Automated program corrector for programming assignments on behalf of Deep Learning (Show and Tell Abstraction 01)

Written on September 1, 2017

Recently I have been working on reproducing the result of automated neural program correcting1, which is supposed to fix about 30 % of arbitrary assignments. While briefly reporting the current status of my implementation, I will locate in which context the paper is exactly positioned and reveal implications of it, omitted by the author whether deliberately or not.

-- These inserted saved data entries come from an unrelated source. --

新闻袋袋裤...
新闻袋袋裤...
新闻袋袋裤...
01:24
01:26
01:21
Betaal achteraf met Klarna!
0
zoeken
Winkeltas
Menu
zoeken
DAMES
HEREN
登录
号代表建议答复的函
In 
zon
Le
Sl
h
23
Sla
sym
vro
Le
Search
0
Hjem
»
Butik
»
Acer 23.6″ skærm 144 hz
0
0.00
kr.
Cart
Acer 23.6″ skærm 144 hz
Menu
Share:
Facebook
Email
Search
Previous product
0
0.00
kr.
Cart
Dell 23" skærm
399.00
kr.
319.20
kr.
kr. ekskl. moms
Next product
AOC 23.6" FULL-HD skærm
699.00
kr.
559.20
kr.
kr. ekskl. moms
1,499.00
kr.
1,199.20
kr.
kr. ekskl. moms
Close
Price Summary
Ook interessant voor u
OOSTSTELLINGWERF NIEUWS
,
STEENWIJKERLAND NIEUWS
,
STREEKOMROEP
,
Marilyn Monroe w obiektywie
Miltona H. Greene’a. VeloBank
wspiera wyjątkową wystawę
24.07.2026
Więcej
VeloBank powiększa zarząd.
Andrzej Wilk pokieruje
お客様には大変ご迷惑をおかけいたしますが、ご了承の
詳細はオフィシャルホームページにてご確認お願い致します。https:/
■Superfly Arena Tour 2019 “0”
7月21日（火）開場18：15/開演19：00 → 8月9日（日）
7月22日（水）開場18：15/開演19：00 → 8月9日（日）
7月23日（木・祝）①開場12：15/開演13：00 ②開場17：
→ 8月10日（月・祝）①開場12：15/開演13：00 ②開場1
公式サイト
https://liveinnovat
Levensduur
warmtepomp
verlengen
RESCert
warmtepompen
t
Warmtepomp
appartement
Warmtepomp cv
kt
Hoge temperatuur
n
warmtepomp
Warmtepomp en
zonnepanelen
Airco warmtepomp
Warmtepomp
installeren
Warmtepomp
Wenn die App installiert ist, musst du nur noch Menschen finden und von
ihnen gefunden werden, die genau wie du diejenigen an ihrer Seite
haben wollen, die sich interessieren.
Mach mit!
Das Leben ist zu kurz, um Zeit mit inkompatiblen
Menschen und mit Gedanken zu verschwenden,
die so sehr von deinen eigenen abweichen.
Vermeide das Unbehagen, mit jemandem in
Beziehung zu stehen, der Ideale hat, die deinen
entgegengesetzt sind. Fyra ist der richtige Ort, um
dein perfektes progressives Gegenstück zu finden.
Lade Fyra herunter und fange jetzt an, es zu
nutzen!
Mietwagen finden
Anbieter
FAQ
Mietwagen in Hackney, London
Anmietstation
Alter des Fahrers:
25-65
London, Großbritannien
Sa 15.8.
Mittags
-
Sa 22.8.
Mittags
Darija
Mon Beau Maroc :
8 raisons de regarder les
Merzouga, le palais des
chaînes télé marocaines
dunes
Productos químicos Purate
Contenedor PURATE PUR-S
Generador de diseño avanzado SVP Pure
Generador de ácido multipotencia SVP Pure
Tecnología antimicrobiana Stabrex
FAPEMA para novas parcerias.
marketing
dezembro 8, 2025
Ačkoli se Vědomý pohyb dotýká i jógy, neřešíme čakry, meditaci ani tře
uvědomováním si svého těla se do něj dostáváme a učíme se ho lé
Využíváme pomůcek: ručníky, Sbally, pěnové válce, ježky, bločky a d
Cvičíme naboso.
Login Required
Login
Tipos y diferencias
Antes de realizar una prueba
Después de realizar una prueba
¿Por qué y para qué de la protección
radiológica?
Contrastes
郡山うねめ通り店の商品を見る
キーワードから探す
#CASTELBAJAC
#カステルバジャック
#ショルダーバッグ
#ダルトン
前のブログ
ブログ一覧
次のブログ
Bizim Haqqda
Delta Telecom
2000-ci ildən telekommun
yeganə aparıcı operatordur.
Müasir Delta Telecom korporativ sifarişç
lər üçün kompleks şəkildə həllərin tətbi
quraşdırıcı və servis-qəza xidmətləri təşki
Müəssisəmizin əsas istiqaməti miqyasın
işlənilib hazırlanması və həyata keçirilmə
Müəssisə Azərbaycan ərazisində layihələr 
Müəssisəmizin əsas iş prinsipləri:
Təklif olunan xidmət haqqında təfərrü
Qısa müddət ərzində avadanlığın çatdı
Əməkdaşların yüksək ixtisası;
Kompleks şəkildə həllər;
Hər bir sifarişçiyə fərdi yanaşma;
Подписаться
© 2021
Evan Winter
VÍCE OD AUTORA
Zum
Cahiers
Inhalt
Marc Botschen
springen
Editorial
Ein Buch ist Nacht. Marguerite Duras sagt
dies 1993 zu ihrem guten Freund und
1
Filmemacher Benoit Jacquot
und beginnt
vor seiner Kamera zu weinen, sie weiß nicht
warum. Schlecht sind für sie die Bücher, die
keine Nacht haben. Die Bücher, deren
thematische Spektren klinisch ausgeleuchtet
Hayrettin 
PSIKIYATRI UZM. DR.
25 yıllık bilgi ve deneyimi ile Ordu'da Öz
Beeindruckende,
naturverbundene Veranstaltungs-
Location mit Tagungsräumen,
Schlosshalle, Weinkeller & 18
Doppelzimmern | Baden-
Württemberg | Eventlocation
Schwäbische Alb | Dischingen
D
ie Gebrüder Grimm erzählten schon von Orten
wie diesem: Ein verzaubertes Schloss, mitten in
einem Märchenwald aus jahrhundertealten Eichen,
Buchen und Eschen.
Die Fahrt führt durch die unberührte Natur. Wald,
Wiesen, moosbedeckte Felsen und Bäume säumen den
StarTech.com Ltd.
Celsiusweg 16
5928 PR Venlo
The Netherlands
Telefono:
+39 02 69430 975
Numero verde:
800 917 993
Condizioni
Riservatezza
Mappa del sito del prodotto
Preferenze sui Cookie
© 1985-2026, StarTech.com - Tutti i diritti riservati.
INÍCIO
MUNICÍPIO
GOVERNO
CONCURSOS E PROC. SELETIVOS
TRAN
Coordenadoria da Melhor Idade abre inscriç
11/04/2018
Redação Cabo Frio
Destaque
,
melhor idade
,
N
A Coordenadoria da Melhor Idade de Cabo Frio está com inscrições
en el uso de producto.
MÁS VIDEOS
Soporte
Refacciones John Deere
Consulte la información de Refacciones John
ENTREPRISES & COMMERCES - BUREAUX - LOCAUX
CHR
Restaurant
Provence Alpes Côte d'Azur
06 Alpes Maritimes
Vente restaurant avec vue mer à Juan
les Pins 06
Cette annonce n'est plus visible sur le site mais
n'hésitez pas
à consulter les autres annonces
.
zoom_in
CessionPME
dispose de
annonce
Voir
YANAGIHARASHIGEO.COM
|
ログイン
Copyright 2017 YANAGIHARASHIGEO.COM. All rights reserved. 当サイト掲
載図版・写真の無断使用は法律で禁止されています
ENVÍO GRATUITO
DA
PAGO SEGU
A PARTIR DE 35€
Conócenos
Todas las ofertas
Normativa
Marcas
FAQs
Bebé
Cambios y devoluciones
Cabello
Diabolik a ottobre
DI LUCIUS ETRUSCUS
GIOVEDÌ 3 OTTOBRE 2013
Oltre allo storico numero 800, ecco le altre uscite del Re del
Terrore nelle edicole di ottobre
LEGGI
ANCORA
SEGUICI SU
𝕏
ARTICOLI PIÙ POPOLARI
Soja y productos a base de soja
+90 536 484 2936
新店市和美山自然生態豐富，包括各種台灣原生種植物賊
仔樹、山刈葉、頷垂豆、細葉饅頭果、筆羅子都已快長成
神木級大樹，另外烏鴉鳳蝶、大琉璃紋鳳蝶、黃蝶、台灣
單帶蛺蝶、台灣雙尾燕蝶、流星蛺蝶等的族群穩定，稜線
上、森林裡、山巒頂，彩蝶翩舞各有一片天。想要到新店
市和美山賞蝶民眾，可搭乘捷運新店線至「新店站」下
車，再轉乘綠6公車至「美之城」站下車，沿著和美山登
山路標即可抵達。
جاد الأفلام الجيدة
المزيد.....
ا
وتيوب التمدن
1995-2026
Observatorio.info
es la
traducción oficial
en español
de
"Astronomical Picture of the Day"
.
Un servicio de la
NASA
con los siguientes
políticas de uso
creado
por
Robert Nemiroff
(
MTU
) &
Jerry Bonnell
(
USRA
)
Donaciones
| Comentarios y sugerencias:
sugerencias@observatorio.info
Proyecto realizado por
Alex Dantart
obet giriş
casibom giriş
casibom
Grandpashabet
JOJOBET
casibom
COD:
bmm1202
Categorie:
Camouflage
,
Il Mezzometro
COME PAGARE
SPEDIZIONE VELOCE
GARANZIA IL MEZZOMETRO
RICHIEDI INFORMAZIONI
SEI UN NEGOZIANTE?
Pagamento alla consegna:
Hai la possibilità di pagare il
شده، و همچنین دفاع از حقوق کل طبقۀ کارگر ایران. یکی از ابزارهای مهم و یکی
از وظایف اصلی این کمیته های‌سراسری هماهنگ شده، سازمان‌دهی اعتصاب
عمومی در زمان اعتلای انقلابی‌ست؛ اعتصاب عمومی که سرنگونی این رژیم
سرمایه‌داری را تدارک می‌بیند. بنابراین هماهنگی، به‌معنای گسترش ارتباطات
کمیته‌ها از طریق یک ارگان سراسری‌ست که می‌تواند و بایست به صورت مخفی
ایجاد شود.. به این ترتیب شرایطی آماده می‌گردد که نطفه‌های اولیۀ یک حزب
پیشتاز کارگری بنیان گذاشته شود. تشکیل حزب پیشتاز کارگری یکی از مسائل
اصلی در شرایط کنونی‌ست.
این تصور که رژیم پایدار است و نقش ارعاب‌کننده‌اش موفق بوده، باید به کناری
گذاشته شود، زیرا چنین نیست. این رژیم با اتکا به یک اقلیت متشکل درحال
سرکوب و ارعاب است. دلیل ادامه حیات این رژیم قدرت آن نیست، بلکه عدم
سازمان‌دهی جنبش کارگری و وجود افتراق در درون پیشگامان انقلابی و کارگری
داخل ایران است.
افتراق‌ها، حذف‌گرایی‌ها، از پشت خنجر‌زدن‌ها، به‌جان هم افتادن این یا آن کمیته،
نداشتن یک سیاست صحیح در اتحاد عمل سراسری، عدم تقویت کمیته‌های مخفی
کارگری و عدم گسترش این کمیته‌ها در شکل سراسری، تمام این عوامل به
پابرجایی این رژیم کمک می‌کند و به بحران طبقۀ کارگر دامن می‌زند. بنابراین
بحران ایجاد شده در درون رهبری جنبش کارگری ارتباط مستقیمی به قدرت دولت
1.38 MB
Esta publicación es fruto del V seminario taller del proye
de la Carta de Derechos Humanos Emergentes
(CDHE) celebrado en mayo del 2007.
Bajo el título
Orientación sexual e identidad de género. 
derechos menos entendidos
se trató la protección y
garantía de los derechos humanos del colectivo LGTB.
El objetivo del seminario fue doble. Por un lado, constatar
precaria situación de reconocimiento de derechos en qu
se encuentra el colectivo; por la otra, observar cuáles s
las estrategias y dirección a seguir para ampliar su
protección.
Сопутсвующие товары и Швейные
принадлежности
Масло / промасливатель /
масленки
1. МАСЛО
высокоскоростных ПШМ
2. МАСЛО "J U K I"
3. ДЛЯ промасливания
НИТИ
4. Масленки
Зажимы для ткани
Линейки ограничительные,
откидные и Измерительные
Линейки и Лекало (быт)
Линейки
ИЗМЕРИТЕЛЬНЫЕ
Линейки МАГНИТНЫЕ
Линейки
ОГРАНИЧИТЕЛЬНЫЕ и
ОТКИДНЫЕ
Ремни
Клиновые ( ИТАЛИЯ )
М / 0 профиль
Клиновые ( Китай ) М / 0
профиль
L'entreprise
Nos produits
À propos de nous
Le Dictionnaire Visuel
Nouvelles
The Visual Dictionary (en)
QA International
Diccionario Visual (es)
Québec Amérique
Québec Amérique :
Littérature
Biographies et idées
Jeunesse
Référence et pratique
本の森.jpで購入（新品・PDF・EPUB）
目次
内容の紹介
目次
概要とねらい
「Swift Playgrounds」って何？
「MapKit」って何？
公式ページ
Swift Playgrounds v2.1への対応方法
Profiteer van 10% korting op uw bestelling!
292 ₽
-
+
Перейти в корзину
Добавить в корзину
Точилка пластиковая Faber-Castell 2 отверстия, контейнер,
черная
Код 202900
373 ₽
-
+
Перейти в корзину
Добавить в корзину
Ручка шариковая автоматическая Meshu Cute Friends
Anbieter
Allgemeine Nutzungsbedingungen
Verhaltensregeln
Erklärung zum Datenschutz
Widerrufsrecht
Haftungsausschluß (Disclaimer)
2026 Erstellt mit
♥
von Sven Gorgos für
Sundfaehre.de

And based on the context, I suggest several approaches that can improve a correct rate of the model and show a point of contact with the approaches of AA team.
The most fundamental idea of the given paper is that we can fix and locate erroneous code lines by adopting methods of NLP. Since program code and natural languages are similar2, applying matured techniques from the alien field is worth a try. Especially the neural based language translation model is applicable to program code fixing.
These days NLP has paid attention to severe impacts from Deep Learning, especially language modeling and its applications. As a result, translation model based on neural networks triumphed all competitors. The translation model, which matches a sequence to another sequence, so called seq2seq model, is quite universal in a sense that if one can convert data to sequential forms, a network can learn from the sequentialized data. The author of paper does the very work, additionally importing n-gram idea in a line level.
However, because of the very idea of the trans-field application, there might be better improvements exploiting properties of program languages over the naive approach. To begin with, though the author might succeed in regenerating codes, it cannot locate exactly in which line a program is wrong and he/she should generate and fix it. What he/she has done is brute-forcing which is quite unpleasant considering exponential search area. Secondly, as adapting methodologies of NLP, the author is throwing out all the rich information of program codes compared to natural languages. Alpha conversion, AST3, type and further information using static analysis are potential candidates to be considered. So from these two points, further improvement of the corrector ought to begin.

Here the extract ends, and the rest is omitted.